> Activity:
Restate the listing below word for word; no picture is to be carried over.

(Beginning of Provided data)

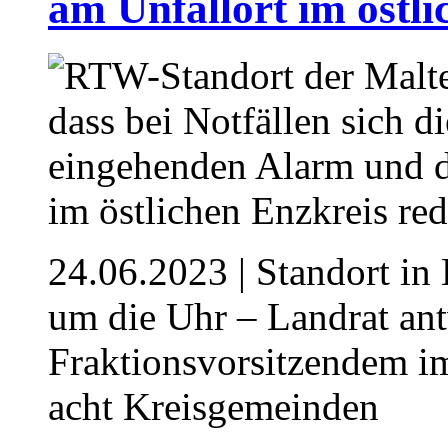
am Unfallort im östli
24.06.2023
| Standort in 
um die Uhr – Landrat an
Fraktionsvorsitzendem i
acht Kreisgemeinden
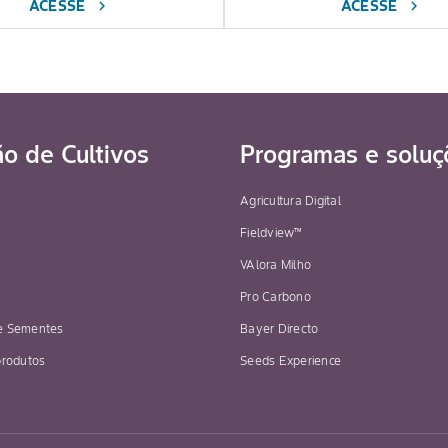
ACESSE
ACESSE
chevron_right
chevron_right
ão de Cultivos
Programas e soluç
Agricultura Digital
Fieldview™
VAlora Milho
Pro Carbono
e Sementes
Bayer Directo
produtos
Seeds Experience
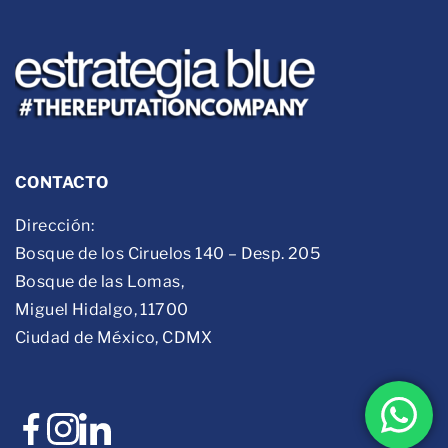
CONTACTO
Dirección:
Bosque de los Ciruelos 140 – Desp. 205
Bosque de las Lomas,
Miguel Hidalgo, 11700
Ciudad de México, CDMX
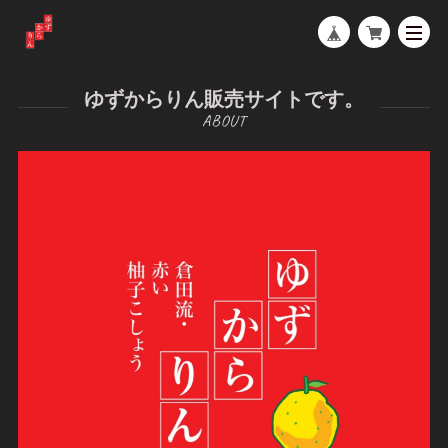
ゆずからりん販売サイトです。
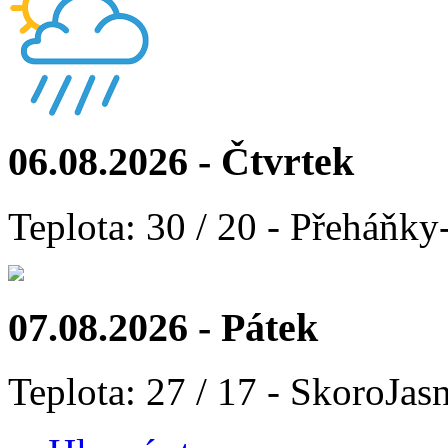
06.08.2026 - Čtvrtek
Teplota: 30 / 20 - Přeháňky
07.08.2026 - Pátek
Teplota: 27 / 17 - SkoroJas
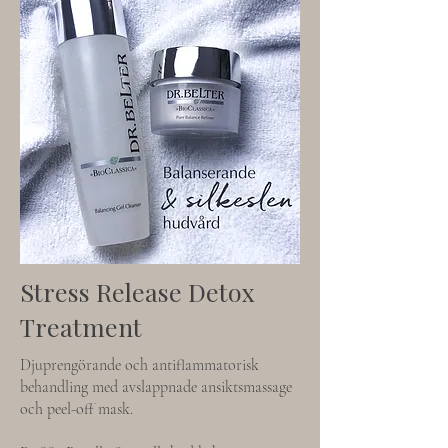
Stress Release Detox
Treatment
Djuprengörande och antiflammatorisk
behandling med avslappnade ansiktsmassage
och peel-off mask.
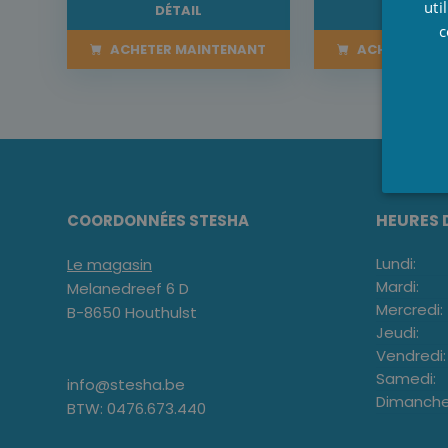
uti
DÉTAIL
DÉTAI
c
ACHETER MAINTENANT
ACHETER MA
HEURES 
COORDONNÉES STESHA
Lundi:
Le magasin
Mardi:
Melanedreef 6 D
Mercredi:
B-8650 Houthulst
Jeudi:
Vendredi:
Samedi:
info@stesha.be
Dimanche
BTW: 0476.673.440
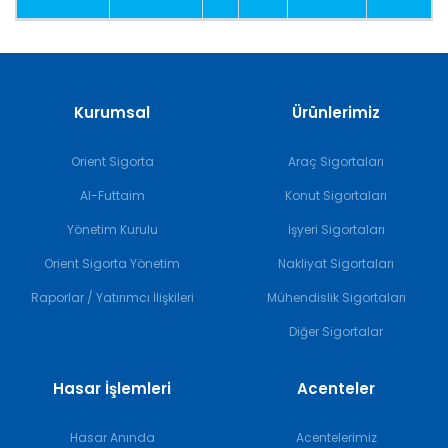
Kurumsal
Ürünlerimiz
Orient Sigorta
Araç Sigortaları
Al-Futtaim
Konut Sigortaları
Yönetim Kurulu
İşyeri Sigortaları
Orient Sigorta Yönetim
Nakliyat Sigortaları
Raporlar / Yatırımcı İlişkileri
Mühendislik Sigortaları
Diğer Sigortalar
Hasar İşlemleri
Acenteler
Hasar Anında
Acentelerimiz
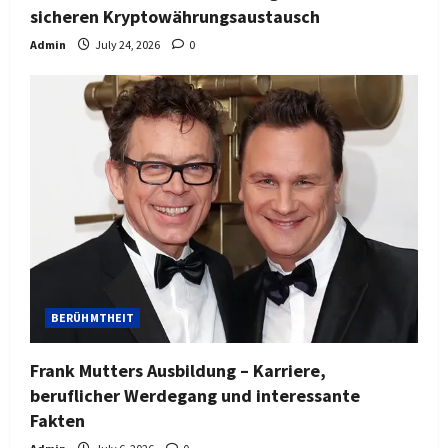
sicheren Kryptowährungsaustausch
Admin
July 24, 2026
0
BERÜHMTHEIT
Frank Mutters Ausbildung – Karriere,
beruflicher Werdegang und interessante
Fakten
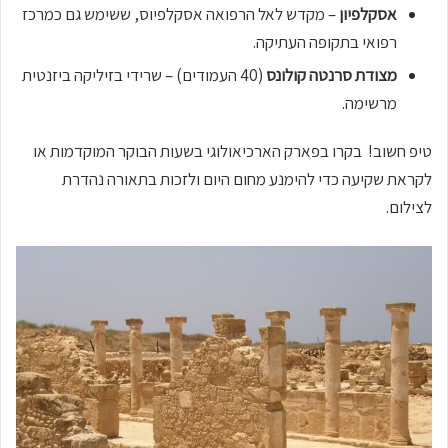
אסקלפיון
– מקדש לאל הרפואה אסקלפיוס, ששימש גם כמרכז
רפואי בתקופה העתיקה.
מצודת סרנטה קולונס
(40 העמודים) – שרידי בזיליקה ביזנטית
מרשימה.
טיפ חשוב! בקרו בפארק הארכיאולוגי בשעות הבוקר המוקדמות או
לקראת שקיעה כדי להימנע מחום היום ולזכות בתאורה נהדרת
לצילום.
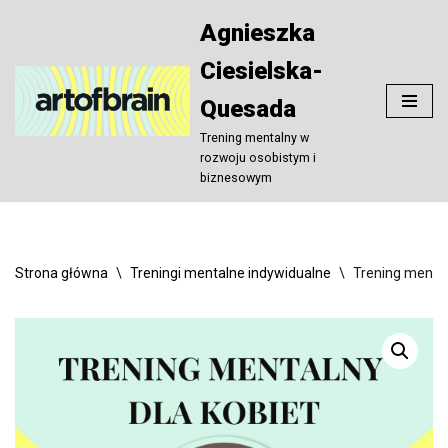
Agnieszka
Przejdź
Ciesielska-
do
treści
Quesada
Trening mentalny w
rozwoju osobistym i
biznesowym
Strona główna
\
Treningi mentalne indywidualne
\
Trening mental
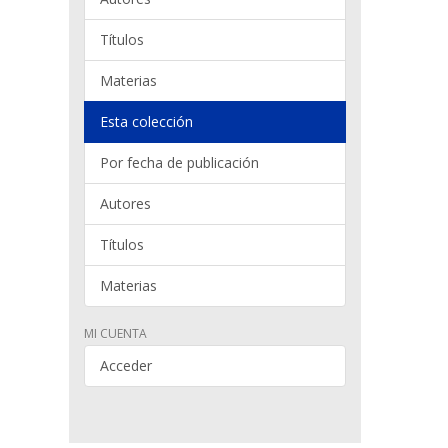
Títulos
Materias
Esta colección
Por fecha de publicación
Autores
Títulos
Materias
MI CUENTA
Acceder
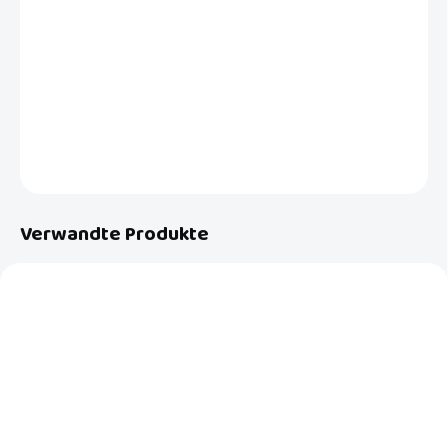
Die revolutionäre wiederverwendbare Stoffwindel ALL-IN-ONE ist
eine intelligente All-in-One-Lösung für Einsparungen, Bequemlichkeit,
Bequemlichkeit und Leistung.
DETAILLIERTE INFORMATIONEN
FRAGEN
Verwandte Produkte
AUF LAGER
AUF LAGER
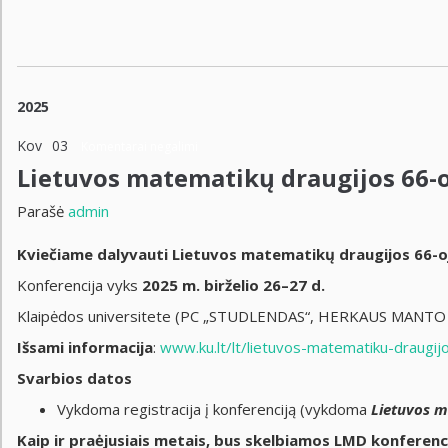
2025
Kov
03
Komentarai negalimi
Lietuvos matematikų draugijos 66-o
Parašė
admin
Kviečiame dalyvauti Lietuvos matematikų draugijos 66-oj
Konferencija vyks
2025 m. birželio 26–27 d.
Klaipėdos universitete (PC „STUDLENDAS“, HERKAUS MANTO G.
Išsami informacija
:
www.ku.lt/lt/lietuvos-matematiku-draugij
Svarbios datos
Vykdoma registracija į konferenciją (vykdoma
Lietuvos m
Kaip ir praėjusiais metais, bus skelbiamos LMD konferen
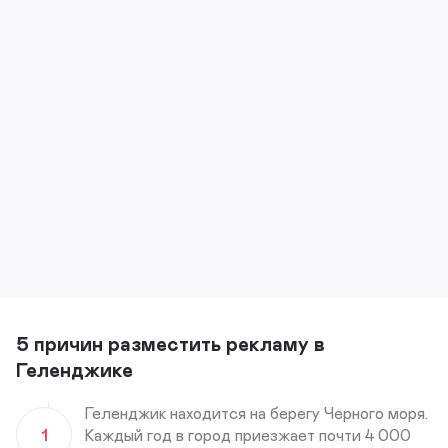
5 причин разместить рекламу в
Геленджике
Геленджик находится на берегу Черного моря.
1
Каждый год в город приезжает почти 4 000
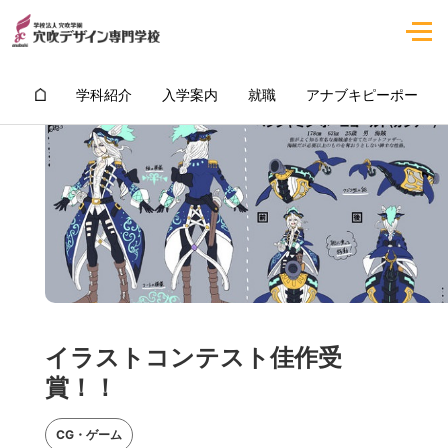
学科紹介
入学案内
就職
アナブキピーポー
イラストコンテスト佳作受
賞！！
CG・ゲーム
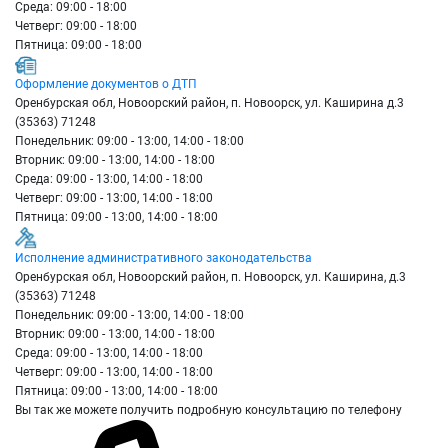
Среда: 09:00 - 18:00
Четверг: 09:00 - 18:00
Пятница: 09:00 - 18:00
Оформление документов о ДТП
Оренбурская обл, Новоорский район, п. Новоорск, ул. Каширина д.3
(35363) 71248
Понедельник: 09:00 - 13:00, 14:00 - 18:00
Вторник: 09:00 - 13:00, 14:00 - 18:00
Среда: 09:00 - 13:00, 14:00 - 18:00
Четверг: 09:00 - 13:00, 14:00 - 18:00
Пятница: 09:00 - 13:00, 14:00 - 18:00
Исполнение административного законодательства
Оренбурская обл, Новоорский район, п. Новоорск, ул. Каширина, д.3
(35363) 71248
Понедельник: 09:00 - 13:00, 14:00 - 18:00
Вторник: 09:00 - 13:00, 14:00 - 18:00
Среда: 09:00 - 13:00, 14:00 - 18:00
Четверг: 09:00 - 13:00, 14:00 - 18:00
Пятница: 09:00 - 13:00, 14:00 - 18:00
Вы так же можете получить подробную консультацию по телефону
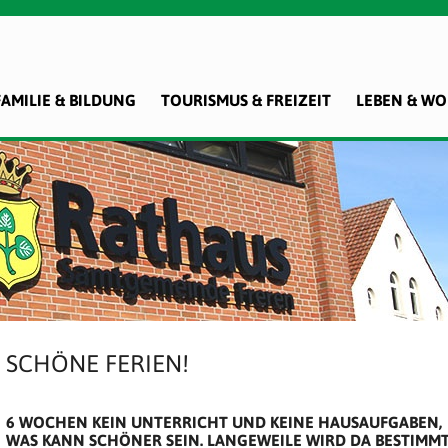
FAMILIE & BILDUNG
TOURISMUS & FREIZEIT
LEBEN & W
SCHÖNE FERIEN!
6 WOCHEN KEIN UNTERRICHT UND KEINE HAUSAUFGABEN,
WAS KANN SCHÖNER SEIN. LANGEWEILE WIRD DA BESTIMM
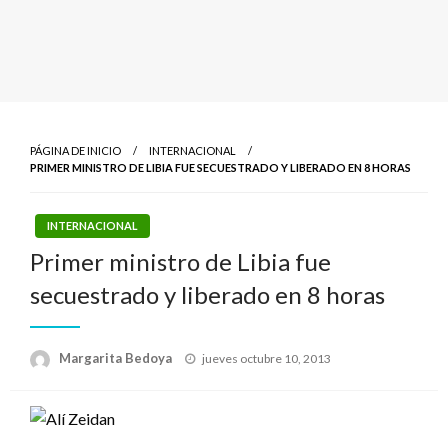
PÁGINA DE INICIO
INTERNACIONAL
PRIMER MINISTRO DE LIBIA FUE SECUESTRADO Y LIBERADO EN 8 HORAS
INTERNACIONAL
Primer ministro de Libia fue
secuestrado y liberado en 8 horas
Publicado
Margarita Bedoya
jueves octubre 10, 2013
el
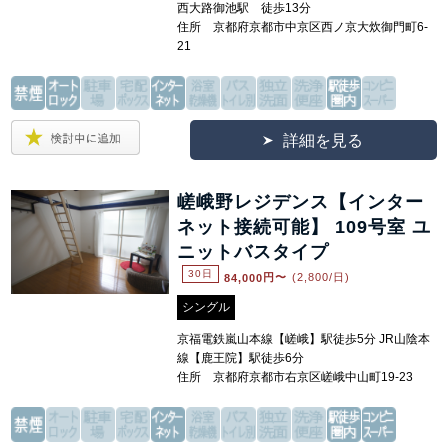
西大路御池駅 徒歩13分
住所 京都府京都市中京区西ノ京大炊御門町6-
21
詳細を見る
嵯峨野レジデンス【インター
ネット接続可能】 109号室 ユ
ニットバスタイプ
30日
84,000
円〜
(2,800/日)
シングル
京福電鉄嵐山本線【嵯峨】駅徒歩5分 JR山陰本
線【鹿王院】駅徒歩6分
住所 京都府京都市右京区嵯峨中山町19-23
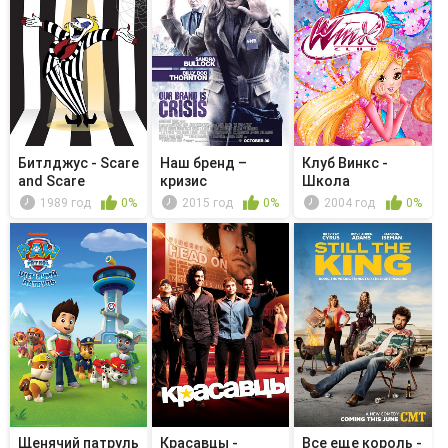
Битлджус - Scare
Наш бренд –
Клуб Винкс -
and Scare
кризис
Школа
Alike/Spoo...
волшебниц -
1989 год
0%
2015 год
0%
2004 год
0%
Mitzi'...
Щенячий патруль
Красавцы -
Все еще король -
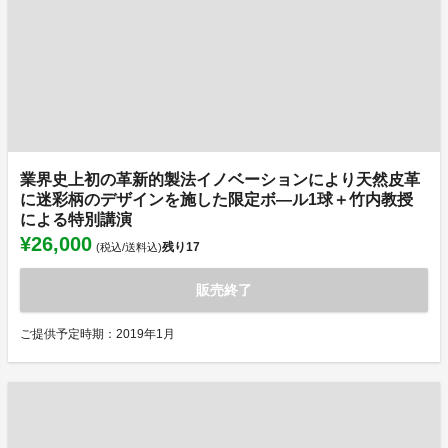
業界史上初の革新的製法イノベーションにより天然皮革
に迷彩柄のデザインを施した限定ボ―ル1球＋竹内教授
による特別講演
¥26,000
残り
17
(税込/送料込)
販売終了
ご提供予定時期：2019年1月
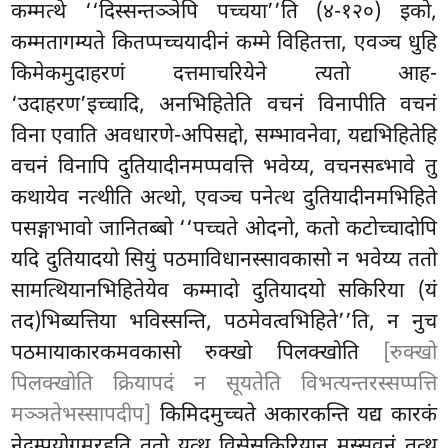
कम्मत्थे ‘‘दिस्सन्तञ्ञेपि पच्चया’’ति (४-१२०) इको,
कम्मतागम्यते कितप्पच्चयादीनं कम्मे विहितत्ता, एवञ्च धुहि
किमेकमुदाहरणं दत्तमाचरियेने त्यतो आह-
‘उदाहरण’इच्चादि, अनभिहितेति वचनं विनापीति वचनं
विना एवाति अवधारणे-अपिसद्दो, सम्भावनेवा, यद्यभिहितेहि
वचनं विनापि दुतियादीनमप्पवत्ति भवेय्य, वचनसब्भावे तु
कथायेव नत्थीति अत्थो, एवञ्च पनेत्थ दुतियादीनमभिहिते
पसङ्गाभावो जानितब्बो ‘‘पच्चते ओदनो, कतो कटोच्चादोपि
यदि दुतियादयो सियुं पठमाविधानस्सावकासो न भवेय्य ततो
सामत्थियानभिहितेयेव कम्मादो दुतियादयो सकिरिया (यं
तद)भिब्यत्तिया भविस्सन्ति, पठमेवत्वभिहिते’’ति, न नुच
पठमायाकारकमवकासो रुक्खो पिलक्खोति
[रुक्खो
पिलक्खोति क्रियापदं न सूयतेति विभत्यन्तरस्सप्पत्ति
मञ्ञतेभस्सापदीप]
किमिदमुच्चते अकारकन्ति यद्य कारकं
नेदम्पयोगमरहति ततो यत्थ विसेसकिरियान मस्सवनं तत्थ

(End of Provided data)

> Expected answer:
am Unfallort im östli
24.06.2023
| Standort in 
um die Uhr – Landrat an
Fraktionsvorsitzendem i
acht Kreisgemeinden
ACESSE
ACESSE
chevron_right
chevron_right
ão de Cultivos
Programas e soluç
Agricultura Digital
Fieldview™
VAlora Milho
Pro Carbono
e Sementes
Bayer Directo
produtos
Seeds Experience
CONTACTO
Dirección:
Bosque de los Ciruelos 140 – Desp. 205
Bosque de las Lomas,
Miguel Hidalgo, 11700
Ciudad de México, CDMX
ゆずからりん販売サイトです。
06.08.2026 - Čtvrtek
Teplota: 30 / 20 - Přeháňky
07.08.2026 - Pátek
Teplota: 27 / 17 - SkoroJas
Stress Release Detox
Treatment
Djuprengörande och antiflammatorisk
behandling med avslappnade ansiktsmassage
och peel-off mask.
uti
DÉTAIL
DÉTAI
c
ACHETER MAINTENANT
ACHETER MA
HEURES 
COORDONNÉES STESHA
Lundi:
Le magasin
Mardi:
Melanedreef 6 D
Mercredi:
B-8650 Houthulst
Jeudi:
Vendredi:
Samedi:
info@stesha.be
Dimanche
BTW: 0476.673.440
Kurumsal
Ürünlerimiz
Orient Sigorta
Araç Sigortaları
Al-Futtaim
Konut Sigortaları
Yönetim Kurulu
İşyeri Sigortaları
Orient Sigorta Yönetim
Nakliyat Sigortaları
Raporlar / Yatırımcı İlişkileri
Mühendislik Sigortaları
Diğer Sigortalar
Hasar İşlemleri
Acenteler
Hasar Anında
Acentelerimiz
sicheren Kryptowährungsaustausch
Admin
July 24, 2026
0
BERÜHMTHEIT
Frank Mutters Ausbildung – Karriere,
beruflicher Werdegang und interessante
Fakten
אסקלפיון
– מקדש לאל הרפואה אסקלפיוס, ששימש גם כמרכז
רפואי בתקופה העתיקה.
מצודת סרנטה קולונס
(40 העמודים) – שרידי בזיליקה ביזנטית
מרשימה.
טיפ חשוב! בקרו בפארק הארכיאולוגי בשעות הבוקר המוקדמות או
לקראת שקיעה כדי להימנע מחום היום ולזכות בתאורה נהדרת
לצילום.
Agnieszka
Przejdź
Ciesielska-
do
treści
Quesada
Trening mentalny w
rozwoju osobistym i
biznesowym
Strona główna
\
Treningi mentalne indywidualne
\
Trening mental
Títulos
Materias
Esta colección
Por fecha de publicación
Autores
Títulos
Materias
MI CUENTA
Acceder
Die revolutionäre wiederverwendbare Stoffwindel ALL-IN-ONE ist
eine intelligente All-in-One-Lösung für Einsparungen, Bequemlichkeit,
Bequemlichkeit und Leistung.
DETAILLIERTE INFORMATIONEN
FRAGEN
Verwandte Produkte
AUF LAGER
AUF LAGER
2025
Kov
03
Komentarai negalimi
Lietuvos matematikų draugijos 66-o
Parašė
admin
Kviečiame dalyvauti Lietuvos matematikų draugijos 66-oj
Konferencija vyks
2025 m. birželio 26–27 d.
Klaipėdos universitete (PC „STUDLENDAS“, HERKAUS MANTO G.
Išsami informacija
:
www.ku.lt/lt/lietuvos-matematiku-draugij
Svarbios datos
Vykdoma registracija į konferenciją (vykdoma
Lietuvos m
Kaip ir praėjusiais metais, bus skelbiamos LMD konferen
5 причин разместить рекламу в
Геленджике
Геленджик находится на берегу Черного моря.
1
Каждый год в город приезжает почти 4 000
学科紹介
入学案内
就職
アナブキピーポー
イラストコンテスト佳作受
賞！！
CG・ゲーム
Среда: 09:00 - 18:00
Четверг: 09:00 - 18:00
Пятница: 09:00 - 18:00
Оформление документов о ДТП
Оренбурская обл, Новоорский район, п. Новоорск, ул. Каширина д.3
(35363) 71248
Понедельник: 09:00 - 13:00, 14:00 - 18:00
Вторник: 09:00 - 13:00, 14:00 - 18:00
Среда: 09:00 - 13:00, 14:00 - 18:00
Четверг: 09:00 - 13:00, 14:00 - 18:00
Пятница: 09:00 - 13:00, 14:00 - 18:00
Исполнение административного законодательства
Оренбурская обл, Новоорский район, п. Новоорск, ул. Каширина, д.3
(35363) 71248
Понедельник: 09:00 - 13:00, 14:00 - 18:00
Вторник: 09:00 - 13:00, 14:00 - 18:00
Среда: 09:00 - 13:00, 14:00 - 18:00
Четверг: 09:00 - 13:00, 14:00 - 18:00
Пятница: 09:00 - 13:00, 14:00 - 18:00
Вы так же можете получить подробную консультацию по телефону
FAMILIE & BILDUNG
TOURISMUS & FREIZEIT
LEBEN & W
SCHÖNE FERIEN!
6 WOCHEN KEIN UNTERRICHT UND KEINE HAUSAUFGABEN,
WAS KANN SCHÖNER SEIN. LANGEWEILE WIRD DA BESTIMM
PÁGINA DE INICIO
INTERNACIONAL
PRIMER MINISTRO DE LIBIA FUE SECUESTRADO Y LIBERADO EN 8 HORAS
INTERNACIONAL
Primer ministro de Libia fue
secuestrado y liberado en 8 horas
Publicado
Margarita Bedoya
jueves octubre 10, 2013
el
西大路御池駅 徒歩13分
住所 京都府京都市中京区西ノ京大炊御門町6-
21
詳細を見る
嵯峨野レジデンス【インター
ネット接続可能】 109号室 ユ
ニットバスタイプ
30日
84,000
円〜
(2,800/日)
シングル
京福電鉄嵐山本線【嵯峨】駅徒歩5分 JR山陰本
線【鹿王院】駅徒歩6分
住所 京都府京都市右京区嵯峨中山町19-23
Битлджус - Scare
Наш бренд –
Клуб Винкс -
and Scare
кризис
Школа
Alike/Spoo...
волшебниц -
1989 год
0%
2015 год
0%
2004 год
0%
Mitzi'...
Щенячий патруль
Красавцы -
Все еще король -
業界史上初の革新的製法イノベーションにより天然皮革
に迷彩柄のデザインを施した限定ボ―ル1球＋竹内教授
による特別講演
¥26,000
残り
17
(税込/送料込)
販売終了
ご提供予定時期：2019年1月
कम्मत्थे ‘‘दिस्सन्तञ्ञेपि पच्चया’’ति (४-१२०) इको,
कम्मतागम्यते कितप्पच्चयादीनं कम्मे विहितत्ता, एवञ्च धुहि
किमेकमुदाहरणं दत्तमाचरियेने त्यतो आह-
‘उदाहरण’इच्चादि, अनभिहितेति वचनं विनापीति वचनं
विना एवाति अवधारणे-अपिसद्दो, सम्भावनेवा, यद्यभिहितेहि
वचनं विनापि दुतियादीनमप्पवत्ति भवेय्य, वचनसब्भावे तु
कथायेव नत्थीति अत्थो, एवञ्च पनेत्थ दुतियादीनमभिहिते
पसङ्गाभावो जानितब्बो ‘‘पच्चते ओदनो, कतो कटोच्चादोपि
यदि दुतियादयो सियुं पठमाविधानस्सावकासो न भवेय्य ततो
सामत्थियानभिहितेयेव कम्मादो दुतियादयो सकिरिया (यं
तद)भिब्यत्तिया भविस्सन्ति, पठमेवत्वभिहिते’’ति, न नुच
पठमायाकारकमवकासो रुक्खो पिलक्खोति
[रुक्खो
पिलक्खोति क्रियापदं न सूयतेति विभत्यन्तरस्सप्पत्ति
मञ्ञतेभस्सापदीप]
किमिदमुच्चते अकारकन्ति यद्य कारकं
नेदम्पयोगमरहति ततो यत्थ विसेसकिरियान मस्सवनं तत्थ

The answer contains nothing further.